__Requirement__
Calculate how many lines in the following records hold the word "Ricerca", and report that number without comment.

[Excerpts from a dataset]
——

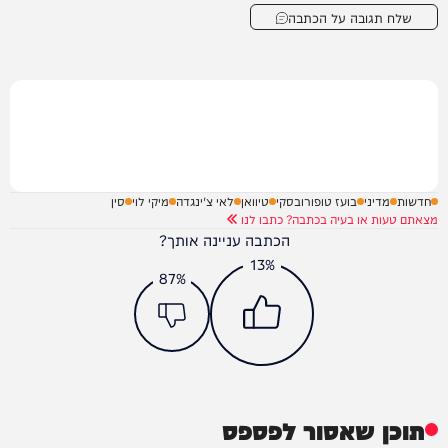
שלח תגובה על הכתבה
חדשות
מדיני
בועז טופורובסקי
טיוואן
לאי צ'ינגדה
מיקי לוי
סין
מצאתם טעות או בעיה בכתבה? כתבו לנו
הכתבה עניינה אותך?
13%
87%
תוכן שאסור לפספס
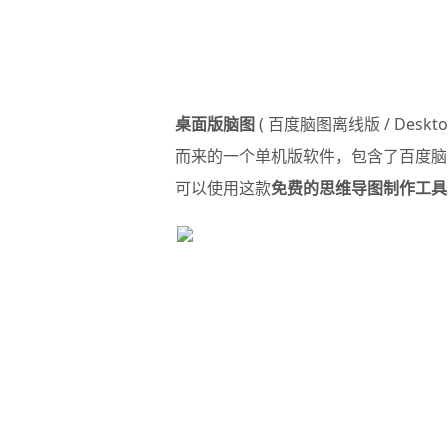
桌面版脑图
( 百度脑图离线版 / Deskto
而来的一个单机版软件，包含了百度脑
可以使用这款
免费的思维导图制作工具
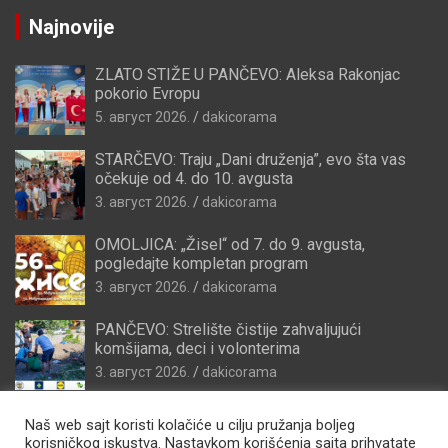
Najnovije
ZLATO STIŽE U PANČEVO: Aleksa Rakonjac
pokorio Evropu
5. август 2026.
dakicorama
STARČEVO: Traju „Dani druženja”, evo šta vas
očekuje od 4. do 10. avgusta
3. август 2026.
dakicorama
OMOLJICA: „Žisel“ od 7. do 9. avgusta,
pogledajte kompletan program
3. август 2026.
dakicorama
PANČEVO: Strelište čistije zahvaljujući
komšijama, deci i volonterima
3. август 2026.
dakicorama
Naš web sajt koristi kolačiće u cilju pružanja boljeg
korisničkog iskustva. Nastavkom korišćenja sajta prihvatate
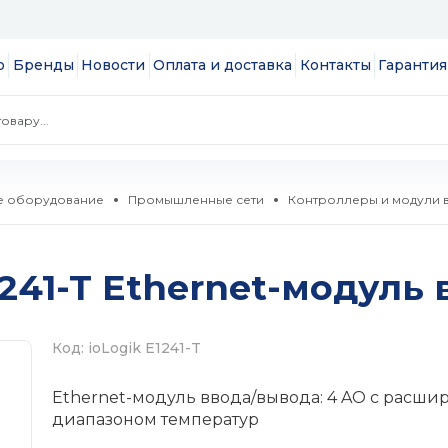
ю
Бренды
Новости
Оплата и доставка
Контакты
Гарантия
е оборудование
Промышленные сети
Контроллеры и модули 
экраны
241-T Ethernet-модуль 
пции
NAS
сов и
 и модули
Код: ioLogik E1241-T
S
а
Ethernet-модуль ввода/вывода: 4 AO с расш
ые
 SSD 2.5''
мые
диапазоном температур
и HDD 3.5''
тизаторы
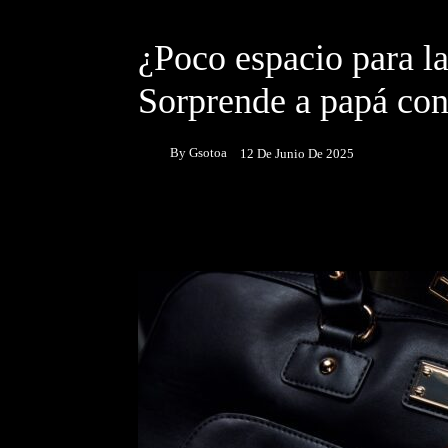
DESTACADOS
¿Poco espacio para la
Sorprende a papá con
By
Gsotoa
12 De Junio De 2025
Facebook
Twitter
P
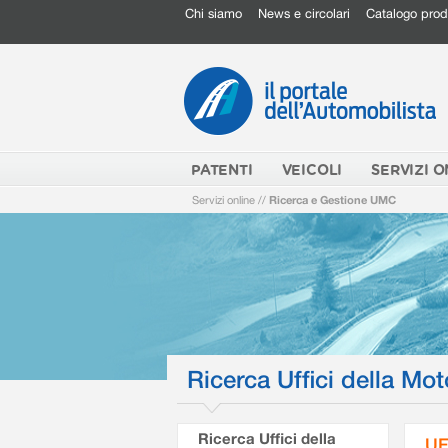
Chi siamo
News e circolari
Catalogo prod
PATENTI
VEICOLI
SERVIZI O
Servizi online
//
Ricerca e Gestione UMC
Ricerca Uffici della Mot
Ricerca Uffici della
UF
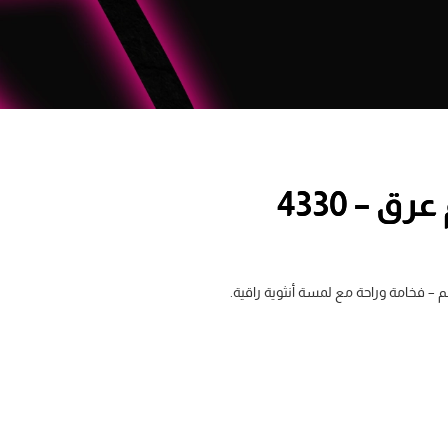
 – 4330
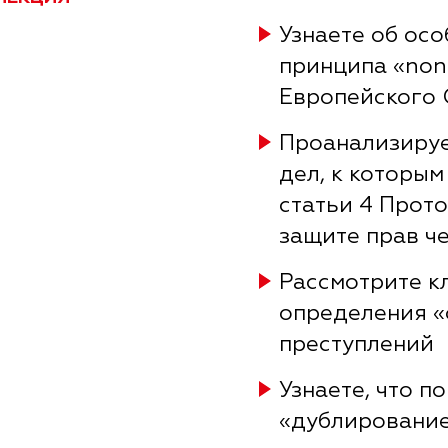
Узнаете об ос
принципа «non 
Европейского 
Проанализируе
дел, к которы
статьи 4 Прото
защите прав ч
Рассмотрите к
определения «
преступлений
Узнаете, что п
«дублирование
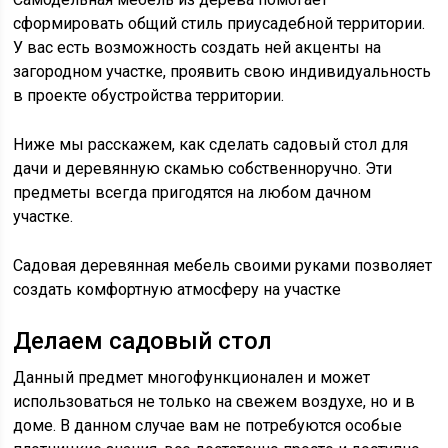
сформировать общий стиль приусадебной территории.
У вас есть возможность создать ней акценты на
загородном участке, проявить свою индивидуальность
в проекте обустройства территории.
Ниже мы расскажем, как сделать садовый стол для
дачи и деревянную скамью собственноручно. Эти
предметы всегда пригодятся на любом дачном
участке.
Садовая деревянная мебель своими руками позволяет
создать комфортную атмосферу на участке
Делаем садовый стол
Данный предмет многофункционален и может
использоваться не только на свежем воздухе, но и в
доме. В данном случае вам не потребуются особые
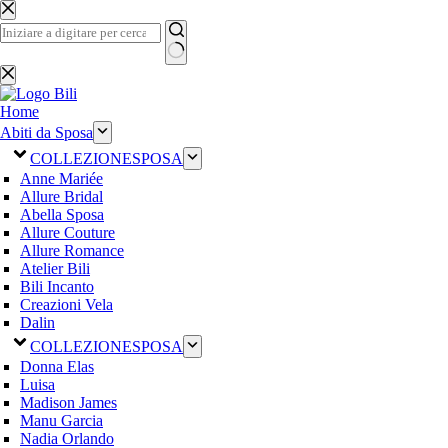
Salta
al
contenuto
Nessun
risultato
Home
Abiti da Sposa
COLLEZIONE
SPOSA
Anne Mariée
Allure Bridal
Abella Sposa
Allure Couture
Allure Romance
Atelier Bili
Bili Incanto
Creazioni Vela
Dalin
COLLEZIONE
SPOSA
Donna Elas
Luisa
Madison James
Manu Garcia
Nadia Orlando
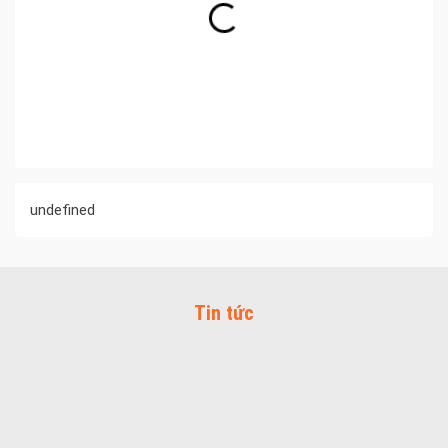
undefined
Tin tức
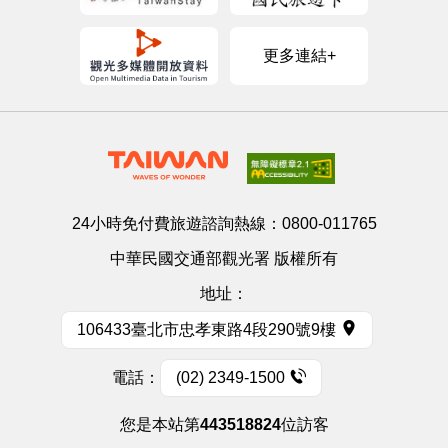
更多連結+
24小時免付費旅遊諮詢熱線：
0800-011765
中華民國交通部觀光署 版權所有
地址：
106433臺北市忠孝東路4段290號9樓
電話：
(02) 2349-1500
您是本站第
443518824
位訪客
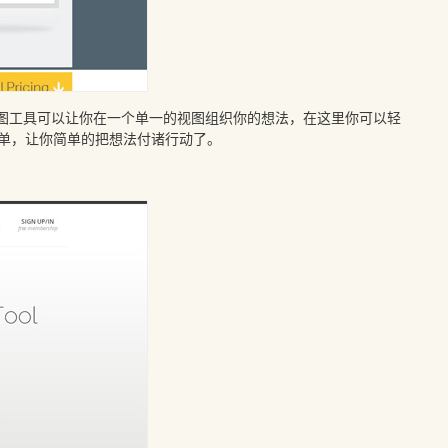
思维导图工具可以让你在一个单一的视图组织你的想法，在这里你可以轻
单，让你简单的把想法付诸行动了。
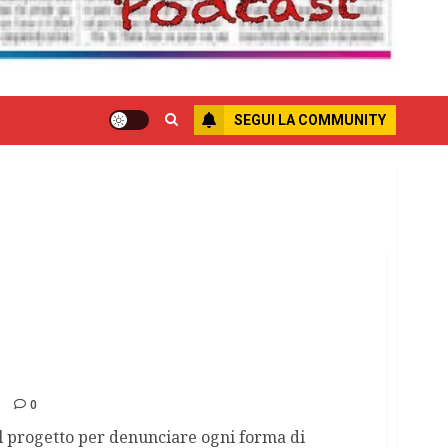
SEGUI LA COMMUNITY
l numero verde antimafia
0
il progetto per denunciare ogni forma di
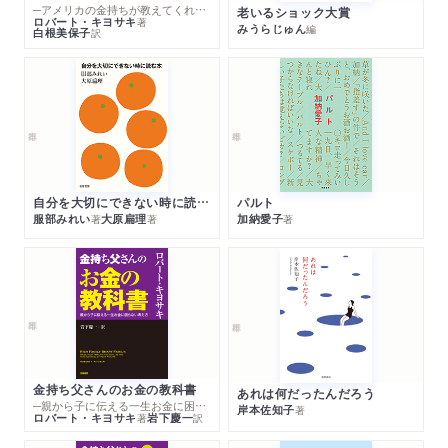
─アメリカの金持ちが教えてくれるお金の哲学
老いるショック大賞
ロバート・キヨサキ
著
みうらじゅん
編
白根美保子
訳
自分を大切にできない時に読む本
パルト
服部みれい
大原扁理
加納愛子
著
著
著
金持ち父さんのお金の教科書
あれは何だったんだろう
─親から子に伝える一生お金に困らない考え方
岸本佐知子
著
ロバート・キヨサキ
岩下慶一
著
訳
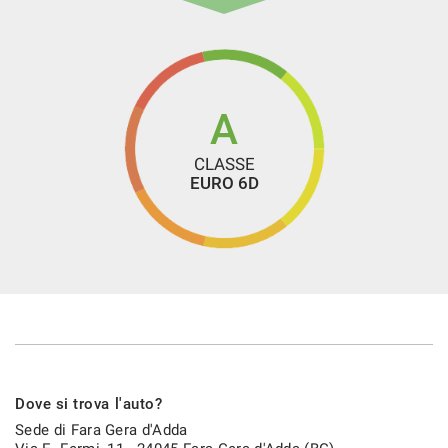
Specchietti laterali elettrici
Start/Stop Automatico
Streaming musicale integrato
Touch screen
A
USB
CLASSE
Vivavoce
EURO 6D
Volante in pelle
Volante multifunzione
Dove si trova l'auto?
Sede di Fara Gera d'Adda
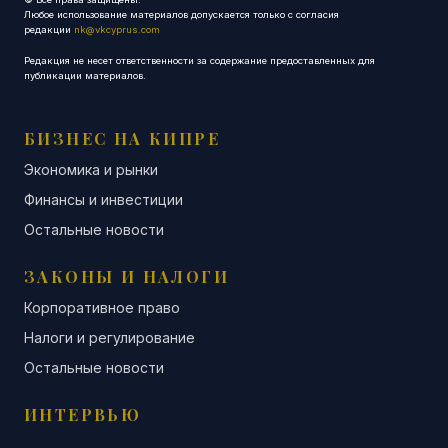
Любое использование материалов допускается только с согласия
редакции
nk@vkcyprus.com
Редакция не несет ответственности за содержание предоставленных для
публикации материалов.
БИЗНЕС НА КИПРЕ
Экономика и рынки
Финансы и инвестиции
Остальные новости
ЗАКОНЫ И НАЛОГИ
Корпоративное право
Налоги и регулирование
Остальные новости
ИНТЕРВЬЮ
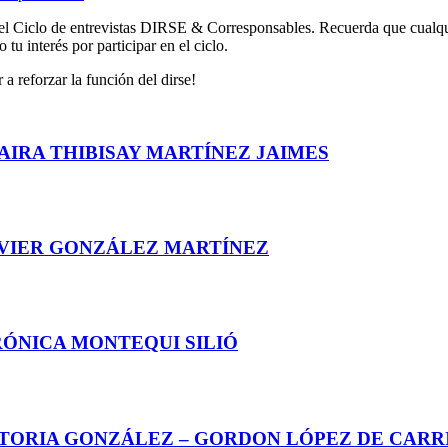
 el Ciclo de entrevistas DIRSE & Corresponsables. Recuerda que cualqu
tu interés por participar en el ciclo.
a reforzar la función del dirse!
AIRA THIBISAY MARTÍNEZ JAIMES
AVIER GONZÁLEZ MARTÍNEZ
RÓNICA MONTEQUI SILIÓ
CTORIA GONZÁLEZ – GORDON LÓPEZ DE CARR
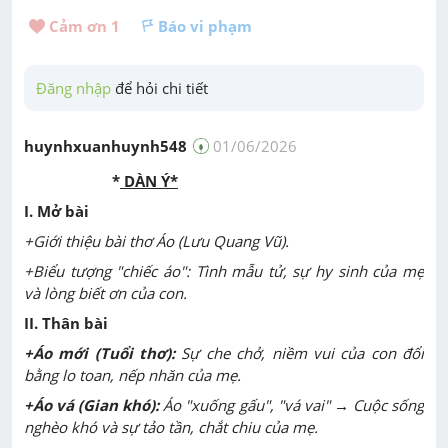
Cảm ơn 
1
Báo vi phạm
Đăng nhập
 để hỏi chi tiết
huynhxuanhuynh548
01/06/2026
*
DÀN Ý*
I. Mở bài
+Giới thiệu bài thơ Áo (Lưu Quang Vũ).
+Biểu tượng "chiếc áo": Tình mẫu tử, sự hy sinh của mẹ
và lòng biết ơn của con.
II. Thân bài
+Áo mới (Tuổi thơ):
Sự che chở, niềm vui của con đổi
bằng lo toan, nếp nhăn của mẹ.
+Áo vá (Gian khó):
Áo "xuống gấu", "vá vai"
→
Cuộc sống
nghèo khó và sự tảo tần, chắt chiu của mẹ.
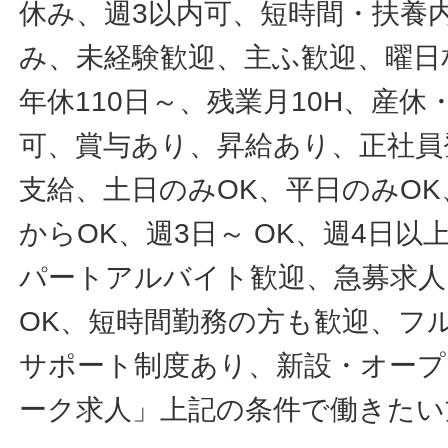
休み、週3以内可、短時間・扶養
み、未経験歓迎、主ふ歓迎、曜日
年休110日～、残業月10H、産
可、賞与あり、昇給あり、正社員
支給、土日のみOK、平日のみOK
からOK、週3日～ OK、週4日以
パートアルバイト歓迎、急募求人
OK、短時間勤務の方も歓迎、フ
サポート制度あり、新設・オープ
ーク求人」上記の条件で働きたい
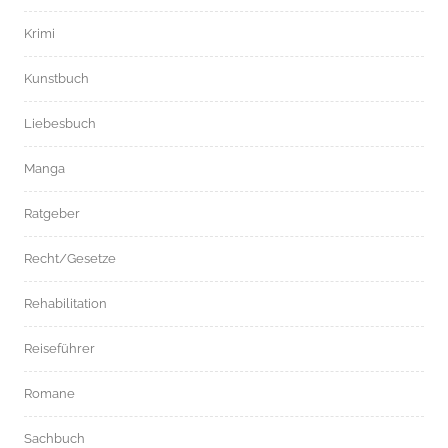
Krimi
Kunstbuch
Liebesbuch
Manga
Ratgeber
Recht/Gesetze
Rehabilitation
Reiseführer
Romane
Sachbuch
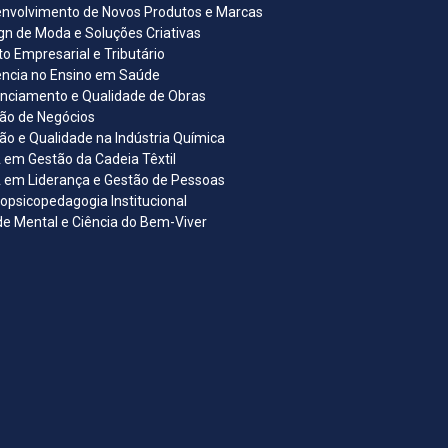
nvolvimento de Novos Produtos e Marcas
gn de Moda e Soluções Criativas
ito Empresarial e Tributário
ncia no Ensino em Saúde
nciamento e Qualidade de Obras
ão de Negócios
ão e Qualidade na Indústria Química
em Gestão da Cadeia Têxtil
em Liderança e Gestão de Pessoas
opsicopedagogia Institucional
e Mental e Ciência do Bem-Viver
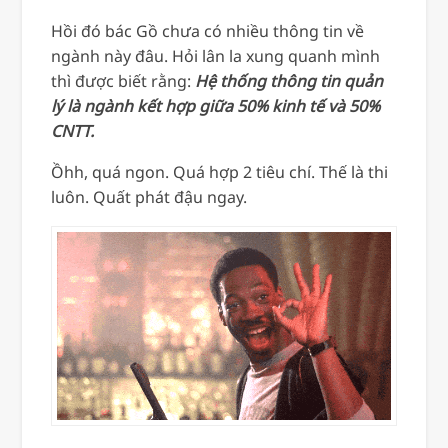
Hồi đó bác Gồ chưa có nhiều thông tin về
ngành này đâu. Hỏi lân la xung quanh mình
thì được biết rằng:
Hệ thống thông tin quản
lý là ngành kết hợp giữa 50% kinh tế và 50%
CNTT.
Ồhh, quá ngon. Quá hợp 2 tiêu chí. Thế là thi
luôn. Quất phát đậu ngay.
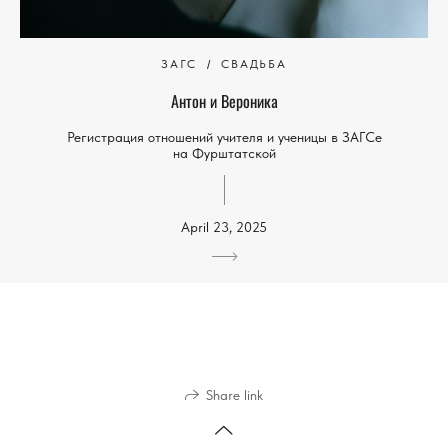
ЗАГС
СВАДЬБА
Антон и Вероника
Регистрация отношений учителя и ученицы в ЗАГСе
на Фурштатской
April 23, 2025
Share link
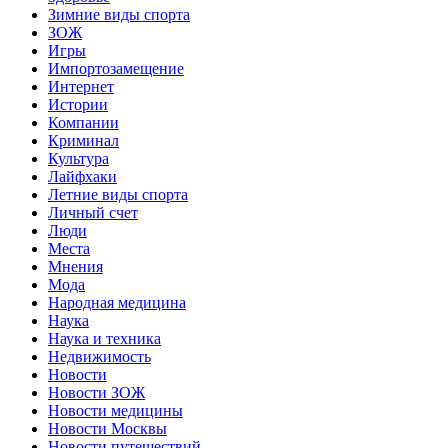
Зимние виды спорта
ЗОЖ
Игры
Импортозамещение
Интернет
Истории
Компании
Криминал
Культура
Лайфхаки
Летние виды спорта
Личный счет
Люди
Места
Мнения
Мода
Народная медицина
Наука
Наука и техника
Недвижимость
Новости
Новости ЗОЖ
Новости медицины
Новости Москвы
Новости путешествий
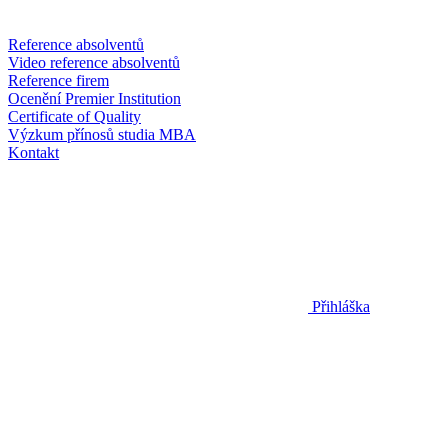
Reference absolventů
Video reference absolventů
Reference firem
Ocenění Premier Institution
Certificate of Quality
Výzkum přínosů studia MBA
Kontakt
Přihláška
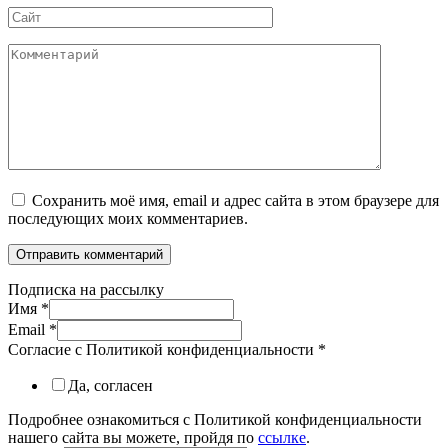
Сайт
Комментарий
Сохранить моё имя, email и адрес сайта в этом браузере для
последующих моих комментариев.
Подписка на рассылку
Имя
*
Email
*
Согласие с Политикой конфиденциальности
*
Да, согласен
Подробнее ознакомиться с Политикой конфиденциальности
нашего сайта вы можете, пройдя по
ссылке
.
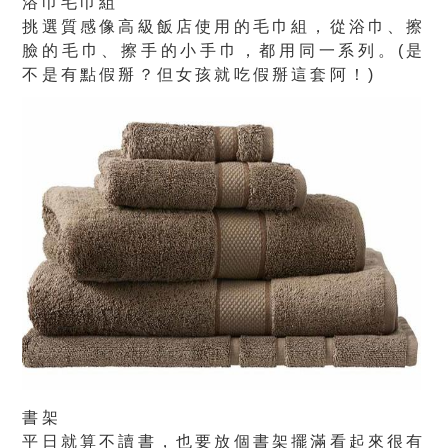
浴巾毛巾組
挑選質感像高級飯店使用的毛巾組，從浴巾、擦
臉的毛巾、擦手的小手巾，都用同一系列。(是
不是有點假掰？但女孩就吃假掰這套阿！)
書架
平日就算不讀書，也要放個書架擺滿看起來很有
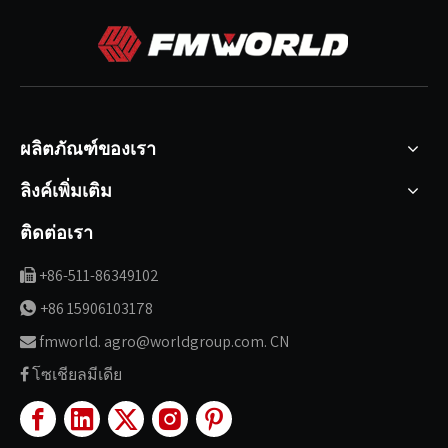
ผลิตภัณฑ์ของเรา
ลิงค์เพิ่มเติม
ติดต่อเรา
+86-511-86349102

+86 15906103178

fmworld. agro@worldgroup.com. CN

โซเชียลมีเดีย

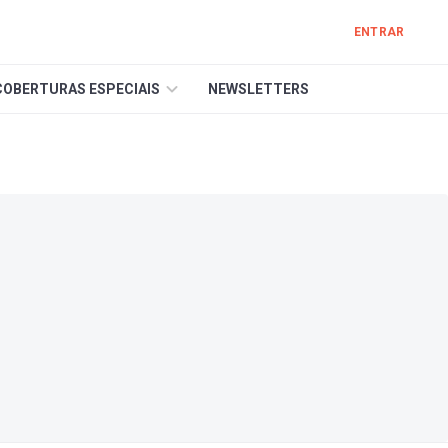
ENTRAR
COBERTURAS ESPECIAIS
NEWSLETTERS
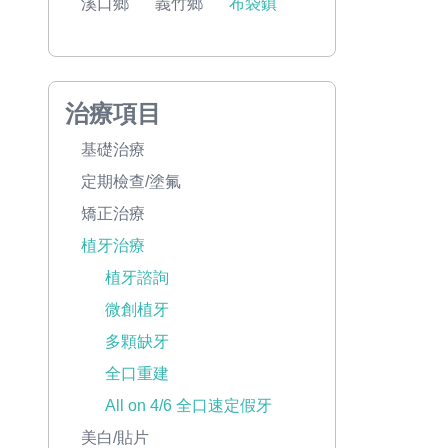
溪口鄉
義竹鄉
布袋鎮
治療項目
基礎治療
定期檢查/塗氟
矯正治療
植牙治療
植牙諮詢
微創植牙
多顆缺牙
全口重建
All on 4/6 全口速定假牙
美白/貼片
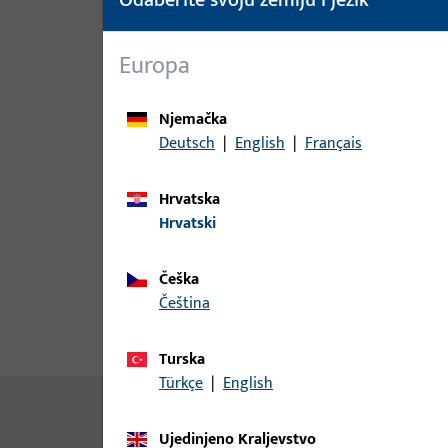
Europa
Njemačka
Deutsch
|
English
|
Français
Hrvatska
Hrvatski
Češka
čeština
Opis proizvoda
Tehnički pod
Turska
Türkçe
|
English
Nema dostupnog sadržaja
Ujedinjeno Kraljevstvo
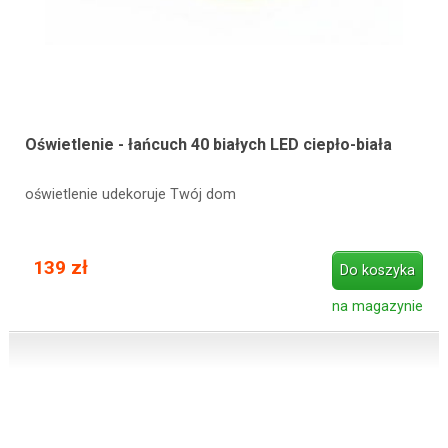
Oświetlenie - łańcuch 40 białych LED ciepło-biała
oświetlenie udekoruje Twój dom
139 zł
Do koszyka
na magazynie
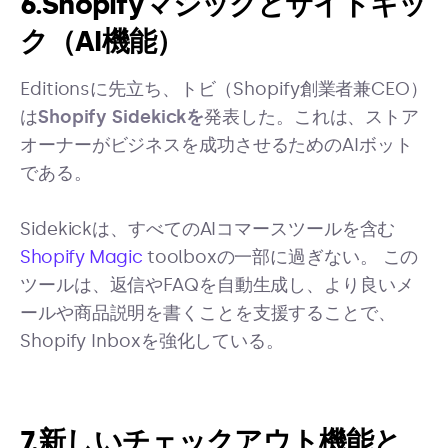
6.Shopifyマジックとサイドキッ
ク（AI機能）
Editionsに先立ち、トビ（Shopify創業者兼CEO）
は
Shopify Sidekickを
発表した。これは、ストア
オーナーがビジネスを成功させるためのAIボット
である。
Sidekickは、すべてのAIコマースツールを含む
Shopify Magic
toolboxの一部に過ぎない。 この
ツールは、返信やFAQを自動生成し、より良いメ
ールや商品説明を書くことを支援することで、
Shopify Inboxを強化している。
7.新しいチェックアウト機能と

——

__Answer to this exercise__
3